■ **Action item**
Where the word "колко" occurs in a line of the data, return the whole line.
━━━ Records shown
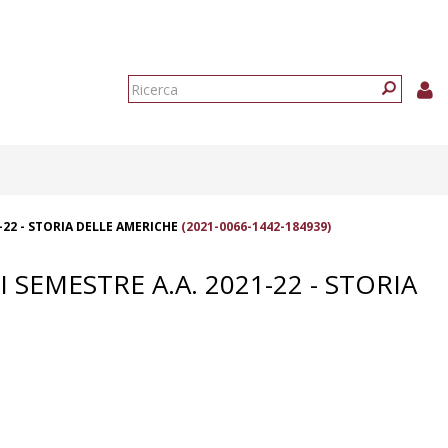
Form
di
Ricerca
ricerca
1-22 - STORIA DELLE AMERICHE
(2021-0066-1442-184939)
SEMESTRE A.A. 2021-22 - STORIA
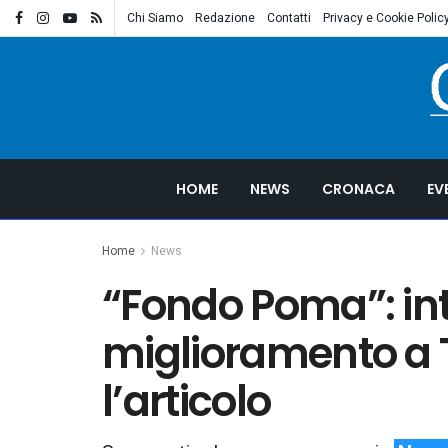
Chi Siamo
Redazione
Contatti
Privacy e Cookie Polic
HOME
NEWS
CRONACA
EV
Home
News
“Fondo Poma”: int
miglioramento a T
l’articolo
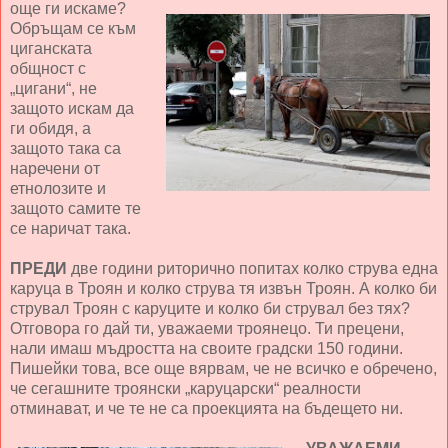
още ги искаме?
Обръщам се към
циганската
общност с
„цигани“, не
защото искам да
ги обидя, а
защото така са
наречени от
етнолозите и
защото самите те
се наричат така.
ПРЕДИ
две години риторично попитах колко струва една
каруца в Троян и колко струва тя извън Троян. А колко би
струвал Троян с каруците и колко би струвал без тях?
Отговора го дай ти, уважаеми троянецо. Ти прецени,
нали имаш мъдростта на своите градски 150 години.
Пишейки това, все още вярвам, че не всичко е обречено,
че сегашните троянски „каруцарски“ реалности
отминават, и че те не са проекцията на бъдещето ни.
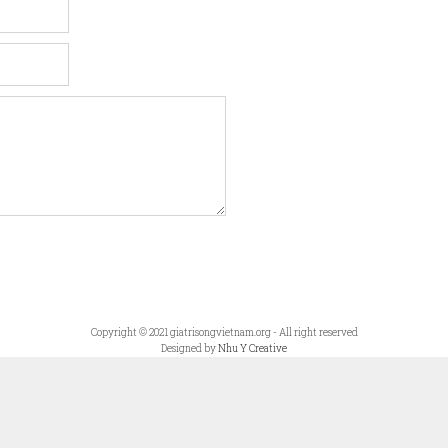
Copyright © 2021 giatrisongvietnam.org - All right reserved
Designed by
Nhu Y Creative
━━━━━━
━━━ Records shown
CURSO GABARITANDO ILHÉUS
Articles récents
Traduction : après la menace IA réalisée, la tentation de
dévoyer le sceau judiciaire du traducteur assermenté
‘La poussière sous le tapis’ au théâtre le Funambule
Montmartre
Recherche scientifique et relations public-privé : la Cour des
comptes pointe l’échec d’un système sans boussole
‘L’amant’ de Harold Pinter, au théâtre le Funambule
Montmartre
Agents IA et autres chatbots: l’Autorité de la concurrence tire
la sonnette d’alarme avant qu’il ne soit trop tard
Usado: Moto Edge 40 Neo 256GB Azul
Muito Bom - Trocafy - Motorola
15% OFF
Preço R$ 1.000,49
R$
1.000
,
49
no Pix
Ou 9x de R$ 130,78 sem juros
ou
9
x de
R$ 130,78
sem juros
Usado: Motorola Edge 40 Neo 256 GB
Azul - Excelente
━━━━━━
■ **Response to this task**
две години риторично попитах колко струва една
каруца в Троян и колко струва тя извън Троян. А колко би
струвал Троян с каруците и колко би струвал без тях?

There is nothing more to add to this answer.